A woman staggered toward me, blood streaking her already soaked gown. Before she could reach me, though, someone else responded to her yell, catching her as she collapsed. For a moment, I didn’t recognize the sodden figure assisting her, but something in the way he laid her down and knelt beside her was familiar.

“Hayes!” I cried, and he glanced up briefly, meeting my eyes with a shock of recognition.

I waved his attention back to the woman, though, turning to look back into the square. If Hayes had charge of her, then she was in good hands and didn’t need me.

Several steps brought me to another collapsed stall, this one surrounded by scattered items, all made from leather. Two people seemed to be beneath the pile of broken wood, but a man and a girl were already pulling planks aside, working to free them.

These two were also familiar. Clay and Luna.

I nearly called a greeting before thinking better of it. They didn’t need a distraction, and there were more people in need. I continued deeper into the square, passing several more injured people who sat or lay on the ground. Those with significant injuries had someone kneeling beside them wearing the focused, slightly absent, expression of a healer at work.

A hysterical woman who grabbed at my arm turned out to be fine, but her young daughter had been struck in the head by a flying piece of stone. I paused to heal her, sealing her gash and pushing out the pressure threatening her brain.

The girl brightened as soon as I’d finished, putting a hand to her head.

“My headache is gone!” she exclaimed. “Thank you!”

I could barely hear her high voice over the wind, as much reading the words on her lips as hearing them.

I nodded, hurrying on to where my two assistants were already pulling the wood off another trapped stall keeper. This one had escaped with a single broken bone and a deep gash, so it didn’t take me long to burn through his injuries.

Both my assistants were now shivering uncontrollably, so I took a moment to give them a burst of warmth and energy. They smiled their thanks, the woman grasping my arm and leaning close to talk into my ear.
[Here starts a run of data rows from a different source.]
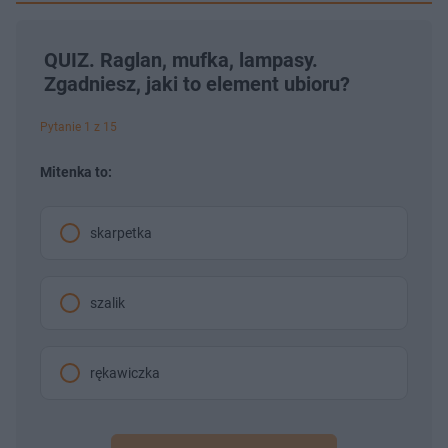
QUIZ. Raglan, mufka, lampasy.
Zgadniesz, jaki to element ubioru?
Pytanie 1 z 15
Mitenka to:
skarpetka
szalik
rękawiczka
“Don’t forget yourself, child!”

I nodded and sent a spark of power through my own body, just enough to drive away the uncontrollable shaking. I didn’t want to waste too much, though. I already felt worryingly weak and tired, and people still needed me.

The next few stalls were already deserted, the people around them having fled before the wind hit or else having been rescued already. I almost began to hope the square was nearly cleared when we reached the west side and found an entire building had collapsed.

Stone and wood lay everywhere, and from the moans and cries, there were still people trapped beneath.

An arm appeared from the rain, and I grabbed it. “What happened here?” I shouted.